◆ Brief:
Your copy should match the entries below exactly, apart from the images.

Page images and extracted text
□ □ □ □
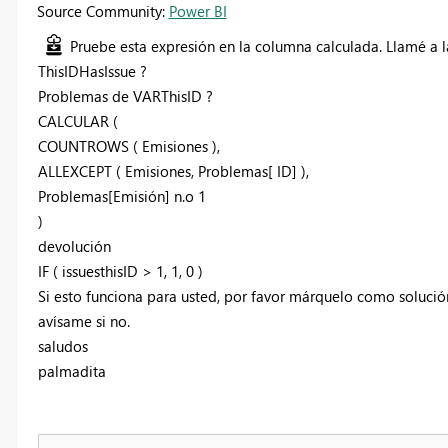
Source Community:
Power BI
Pruebe esta expresión en la columna calculada. Llamé a l
ThisIDHasIssue ?
Problemas de VARThisID ?
CALCULAR (
COUNTROWS ( Emisiones ),
ALLEXCEPT ( Emisiones, Problemas[ ID] ),
Problemas[Emisión] n.o 1
)
devolución
IF ( issuesthisID > 1, 1, 0 )
Si esto funciona para usted, por favor márquelo como solución
avísame si no.
saludos
palmadita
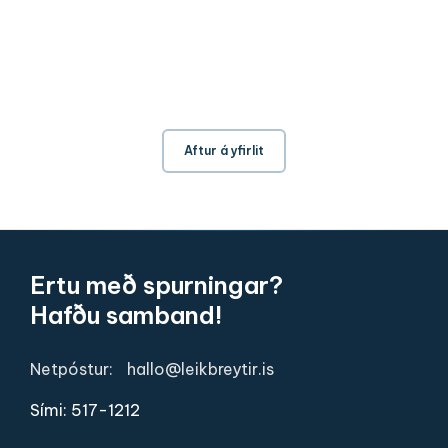
Aftur á yfirlit
Ertu með spurningar?
Hafðu samband!
Netpóstur:
hallo@leikbreytir.is
Sími: 517-1212​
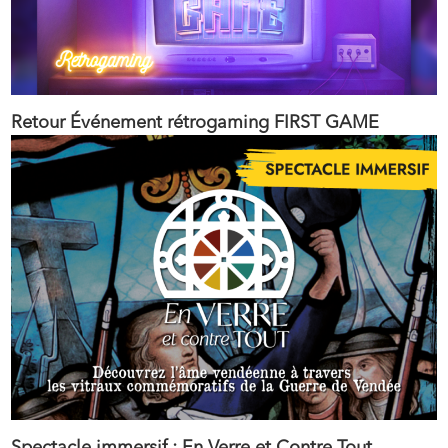
Retour Événement rétrogaming FIRST GAME
Spectacle immersif : En Verre et Contre Tout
□ □ □ □
◆ Output:
Source Community:
Power BI
Pruebe esta expresión en la columna calculada. Llamé a l
ThisIDHasIssue ?
Problemas de VARThisID ?
CALCULAR (
COUNTROWS ( Emisiones ),
ALLEXCEPT ( Emisiones, Problemas[ ID] ),
Problemas[Emisión] n.o 1
)
devolución
IF ( issuesthisID > 1, 1, 0 )
Si esto funciona para usted, por favor márquelo como solución
avísame si no.
saludos
palmadita
Aftur á yfirlit
Ertu með spurningar?
Hafðu samband!
Netpóstur:
hallo@leikbreytir.is
Sími: 517-1212​
Retour Événement rétrogaming FIRST GAME
Spectacle immersif : En Verre et Contre Tout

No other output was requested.